Un secondo punto di coscienza è rappresentato dalla zona ombelicale. "L'umanità comincia con l'ombelico. Luogo di fecondità, di trasmissione della vita, l'ombelico è una porta che si apre sul passato e sul futuro."(Faik-Nzuji, 1993). Presso i Songye, come presso gli Hemba e i Luba, la zona ombelicale rigonfia evoca il clan, il gruppo umano di cui il capo è responsabile. Anche gli ingredienti magici, gli elementi in metallo, in tessuto o rafia, si fissano necessariamente in loco. Secondo i Teke la saggezza si assume e risiede nel ventre. Le popolazioni iconofile che si estendono sino al lago Tanganica hanno prodotto sculture, come ad esempio i Songye, col ventre "a bulbo", così confermando pienamente che questo è luogo di coscienza collettiva e di vigilanza.
Placche di rame e chiodi in ottone sono fissati sui centri energetici noti in agopuntura. Questi sono i punti di vita e di luce. Essi appaiono sul setto nasale, sulle tempie, sulle guance e sui punti di articolazione degli arti. Le acconciature formate da quattro trecce o quattro corna poste sulla testa si riferiscono ai quattro angoli dello spazio. Questi elementi sono sempre dinamici e riflettono un passaggio attraverso il tempo e la trasformazione dal mondo visibile al mondo invisibile.

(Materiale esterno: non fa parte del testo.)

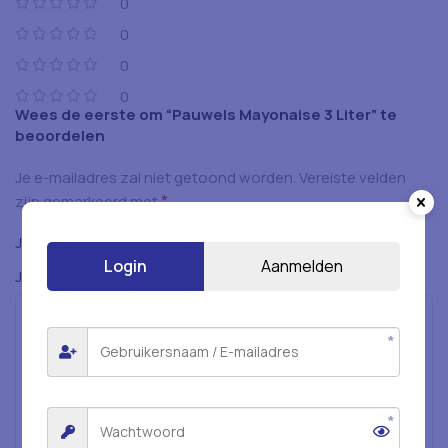
0
0
0
0
Wees de eerste om “Pauwels Mayonaise 3 Liter” te
beoordelen
Je e-mailadres zal niet getoond worden.
Vereiste velden
*
zijn gemarkeerd met
*
Je beoordeling
Login
Aanmelden
*
Je beoordeling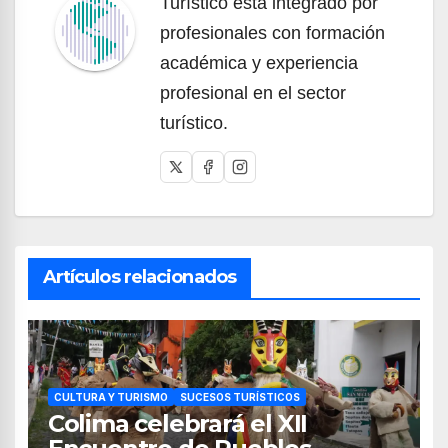
Turístico está integrado por
profesionales con formación
académica y experiencia
profesional en el sector
turístico.
Artículos relacionados
CULTURA Y TURISMO
SUCESOS TURÍSTICOS
Colima celebrará el XII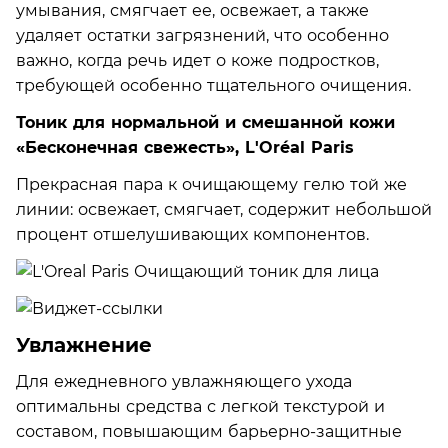
умывания, смягчает ее, освежает, а также
удаляет остатки загрязнений, что особенно
важно, когда речь идет о коже подростков,
требующей особенно тщательного очищения.
Тоник для нормальной и смешанной кожи
«Бесконечная свежесть», L'Oréal Paris
Прекрасная пара к очищающему гелю той же
линии: освежает, смягчает, содержит небольшой
процент отшелушивающих компонентов.
Увлажнение
Для ежедневного увлажняющего ухода
оптимальны средства с легкой текстурой и
составом, повышающим барьерно-защитные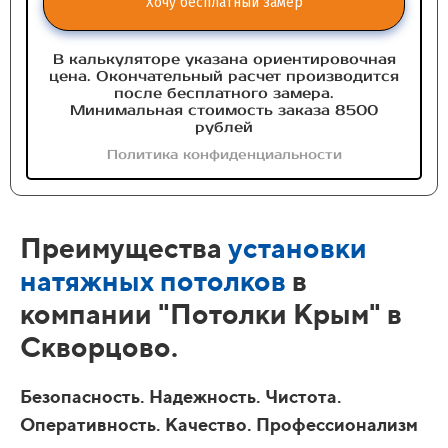
Хочу бесплатный замер
В калькуляторе указана ориентировочная
цена. Окончательный расчет производится
после бесплатного замера.
Минимальная стоимость заказа 8500
рублей
Политика конфиденциальности
Преимущества
установки
натяжных потолков
в
компании "Потолки Крым" в
Скворцово.
Безопасность. Надежность. Чистота.
Оперативность. Качество. Профессионализм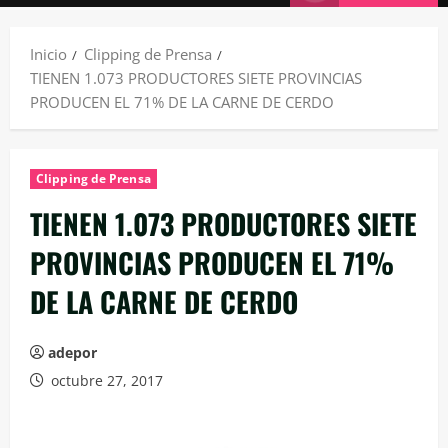
principal
Inicio
Clipping de Prensa
TIENEN 1.073 PRODUCTORES SIETE PROVINCIAS
PRODUCEN EL 71% DE LA CARNE DE CERDO
Clipping de Prensa
TIENEN 1.073 PRODUCTORES SIETE
PROVINCIAS PRODUCEN EL 71%
DE LA CARNE DE CERDO
adepor
octubre 27, 2017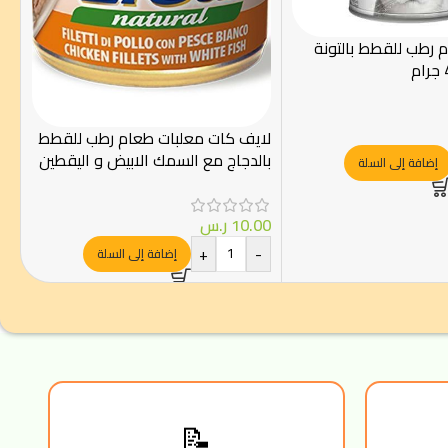
رطب للقطط بالتونة
لايف كات معلبات طعام رطب للقطط
بالدجاج مع السمك الابيض و اليقطين
إضافة إلى السلة
150جرام
10.00
ر.س
+
-
إضافة إلى السلة
📝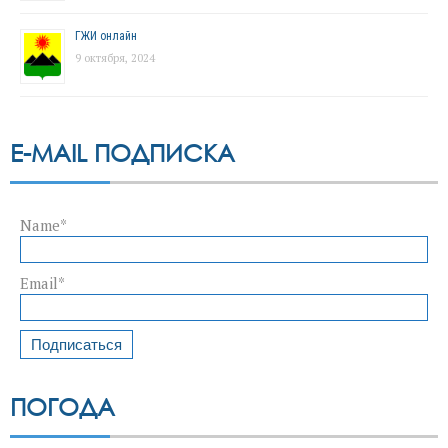
ГЖИ онлайн
9 октября, 2024
E-MAIL ПОДПИСКА
Name*
Email*
ПОГОДА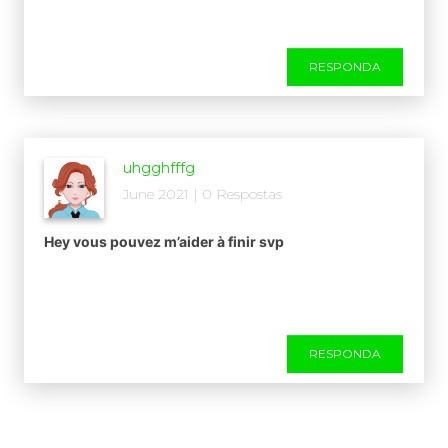
RESPONDA
uhgghfffg
June 2021 | 0 Respostas
Hey vous pouvez m’aider à finir svp
RESPONDA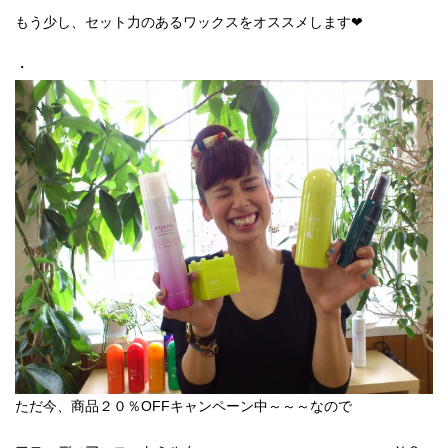
もう少し、セット力のあるワックスをオススメします❤
・
ただ今、商品２０％OFFキャンペーン中～～～なので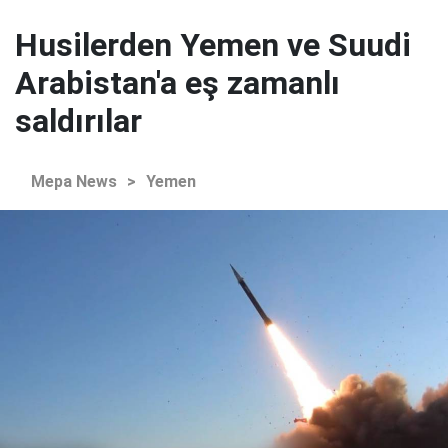
Husilerden Yemen ve Suudi
Arabistan'a eş zamanlı
saldırılar
Mepa News
>
Yemen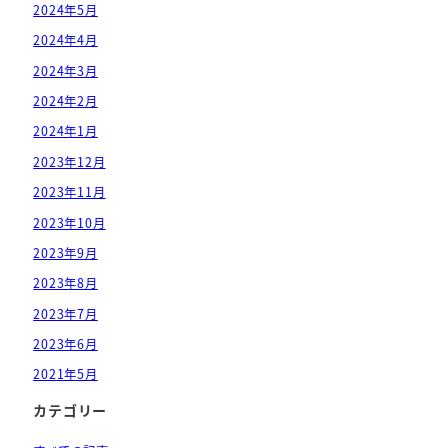
2024年5月
2024年4月
2024年3月
2024年2月
2024年1月
2023年12月
2023年11月
2023年10月
2023年9月
2023年8月
2023年7月
2023年6月
2021年5月
カテゴリー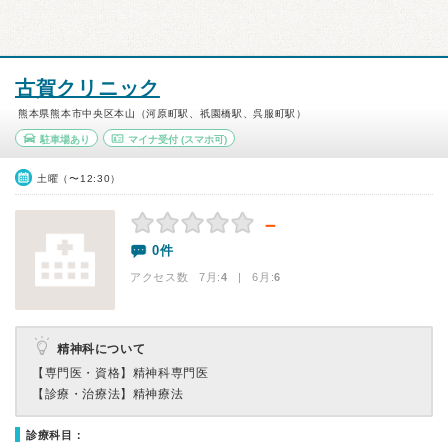
古賀クリニック
熊本県熊本市中央区本山（河原町駅、祇園橋駅、呉服町駅）
駐車場あり
マイナ受付
(スマホ可)
土曜（〜12:30）
－
0件
アクセス数 7月:
4
| 6月:
6
精神科について
【専門医・資格】
精神科専門医
【診療・治療法】
精神療法
診療科目：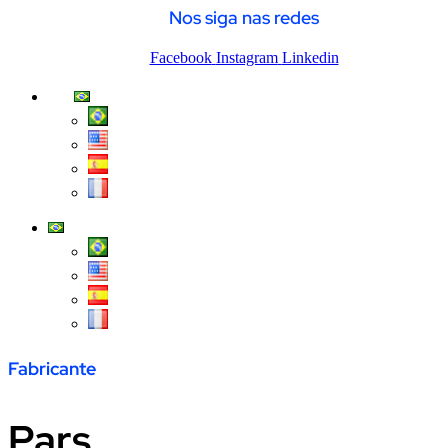
Nos siga nas redes
Facebook
Instagram
Linkedin
Fabricante
Pars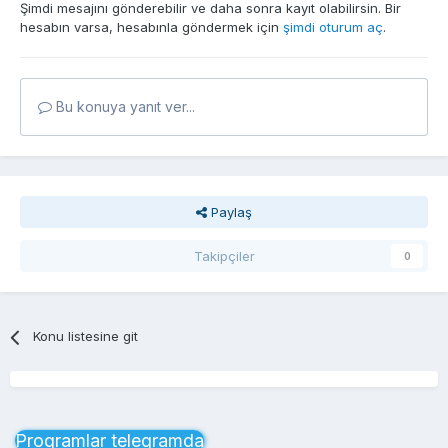
Şimdi mesajını gönderebilir ve daha sonra kayıt olabilirsin. Bir
hesabın varsa, hesabınla göndermek için
şimdi oturum aç
.
Bu konuya yanıt ver...
Paylaş
Takipçiler
0
Konu listesine git
Proqramlar telegramda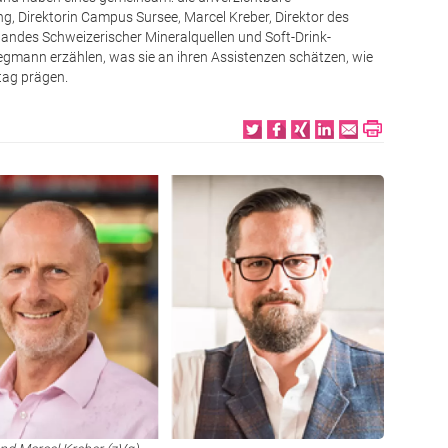
g, Direktorin Campus Sursee, Marcel Kreber, Direktor des
andes Schweizerischer Mineralquellen und Soft-Drink-
mann erzählen, was sie an ihren Assistenzen schätzen, wie
ltag prägen.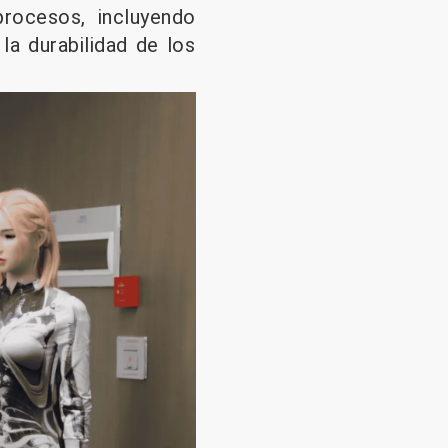
procesos, incluyendo
la durabilidad de los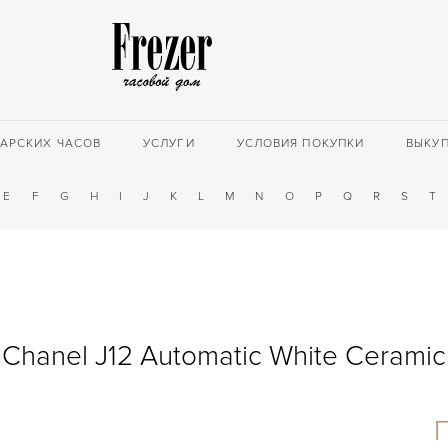
АРСКИХ ЧАСОВ
УСЛУГИ
УСЛОВИЯ ПОКУПКИ
ВЫКУ
E
F
G
H
I
J
K
L
M
N
O
P
Q
R
S
T
Chanel J12 Automatic White Ceramic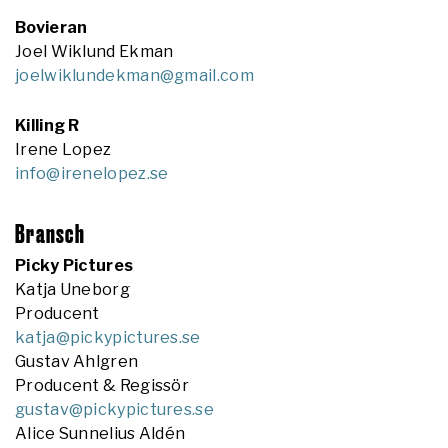
Bovieran
Joel Wiklund Ekman
joelwiklundekman@gmail.com
Killing R
Irene Lopez
info@irenelopez.se
Bransch
Picky Pictures
Katja Uneborg
Producent
katja@pickypictures.se
Gustav Ahlgren
Producent & Regissör
gustav@pickypictures.se
Alice Sunnelius Aldén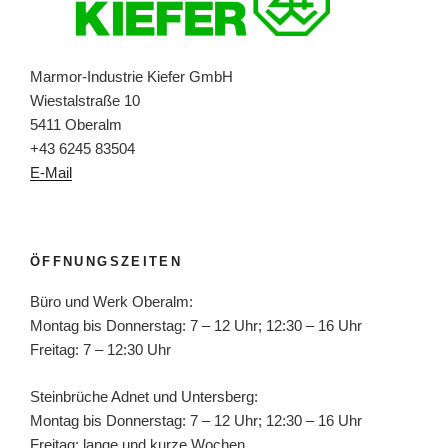
Marmor-Industrie Kiefer GmbH
Wiestalstraße 10
5411 Oberalm
+43 6245 83504
E-Mail
ÖFFNUNGSZEITEN
Büro und Werk Oberalm:
Montag bis Donnerstag: 7 – 12 Uhr; 12:30 – 16 Uhr
Freitag: 7 – 12:30 Uhr
Steinbrüche Adnet und Untersberg:
Montag bis Donnerstag: 7 – 12 Uhr; 12:30 – 16 Uhr
Freitag: lange und kurze Wochen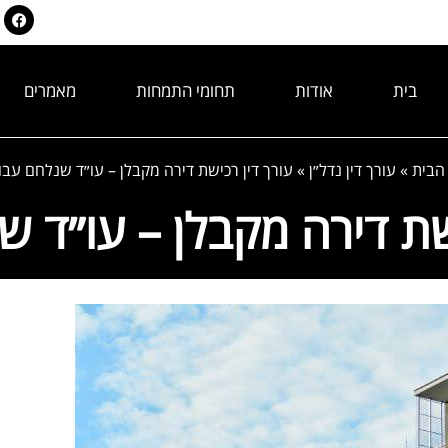
בית
אודות
תחומי התמחות
מאמרים
הבית
»
עורך דין נדל״ן
»
עורך דין רכישת דירה מקבלן – עו״ד שנלחם עבו
שת דירה מקבלן – עו״ד 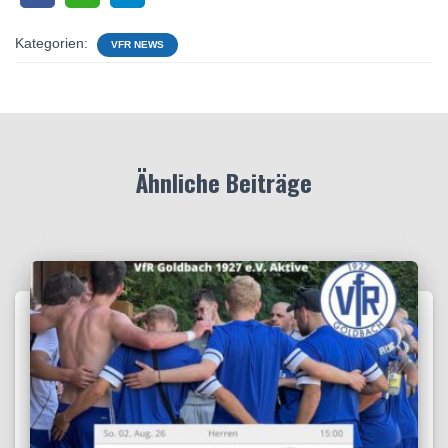
Kategorien:
VFR NEWS
Ähnliche Beiträge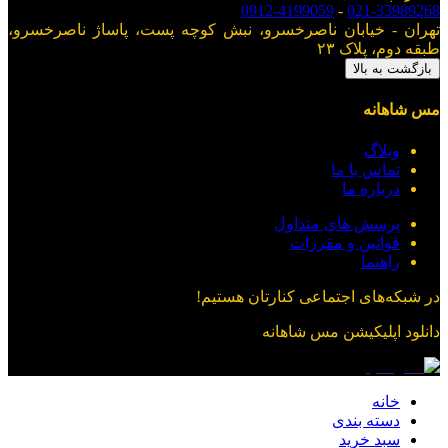
0912-4199059
-
021-33989268
تهران - خیابان ناصرخسرو، نبش کوچه پست، پاساژ ناصرخسرو،
طبقه دوم، پلاک ۲۳
بازگشت به بالا
مس شاهانه
وبلاگ
تماس با ما
درباره ما
پرسش های متداول
قوانین و مقررات
راهنما
در شبکه‌های اجتماعی کنارتان هستیم!
دانلود اپلیکیشن
مس شاهانه
خانه
دسته بندی
سبد خرید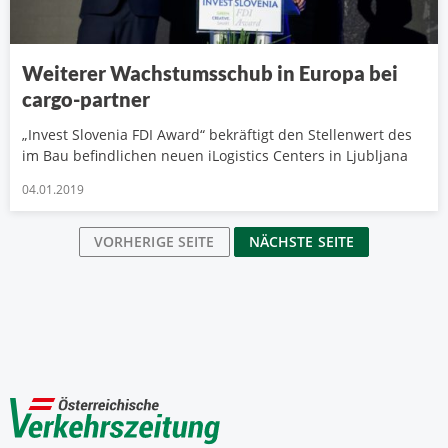
Weiterer Wachstumsschub in Europa bei
cargo-partner
„Invest Slovenia FDI Award“ bekräftigt den Stellenwert des
im Bau befindlichen neuen iLogistics Centers in Ljubljana
04.01.2019
VORHERIGE SEITE
NÄCHSTE SEITE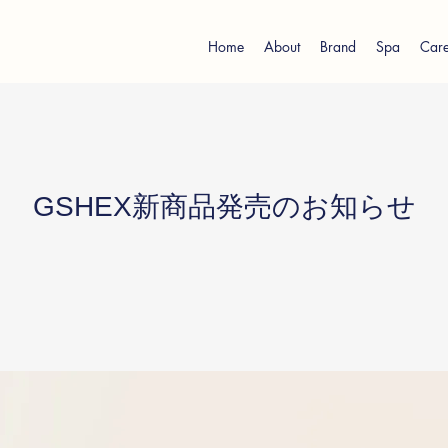
Home
About
Brand
Spa
Care
GSHEX新商品発売のお知らせ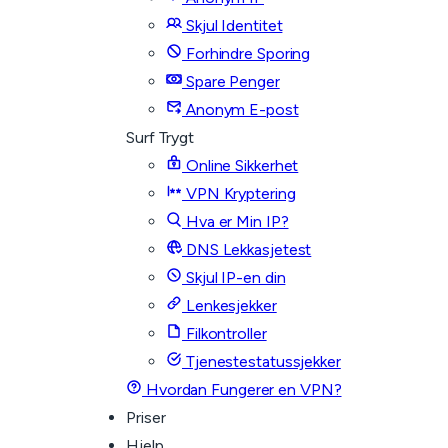
Skjul Identitet
Forhindre Sporing
Spare Penger
Anonym E-post
Surf Trygt
Online Sikkerhet
VPN Kryptering
Hva er Min IP?
DNS Lekkasjetest
Skjul IP-en din
Lenkesjekker
Filkontroller
Tjenestestatussjekker
Hvordan Fungerer en VPN?
Priser
Hjelp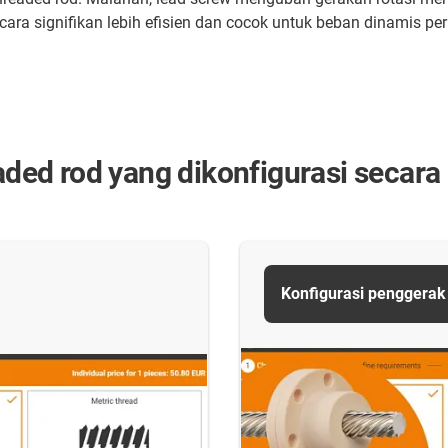
 secara signifikan lebih efisien dan cocok untuk beban dinamis 
ed rod yang dikonfigurasi secara 
Konfigurasi penggerak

L'antenato si addentra allora nelle profondità della cosmo e rinasce all'alba. "Egli resta quindi in un moto perpetuo nel quale partecipa come una forza di interazione con le altre forze."(Faik-Nzuji, 1993). Queste direzioni captano anche energia positiva e di protezione contro gli effetti nocivi. Noi interpretiamo in questo senso le figure con la testa girata. Il loro atteggiamento mira, noi crediamo, a evitare la cattiva sorte, a allontanare qualsiasi causa di morte nascondendosi dalle influenze nefaste.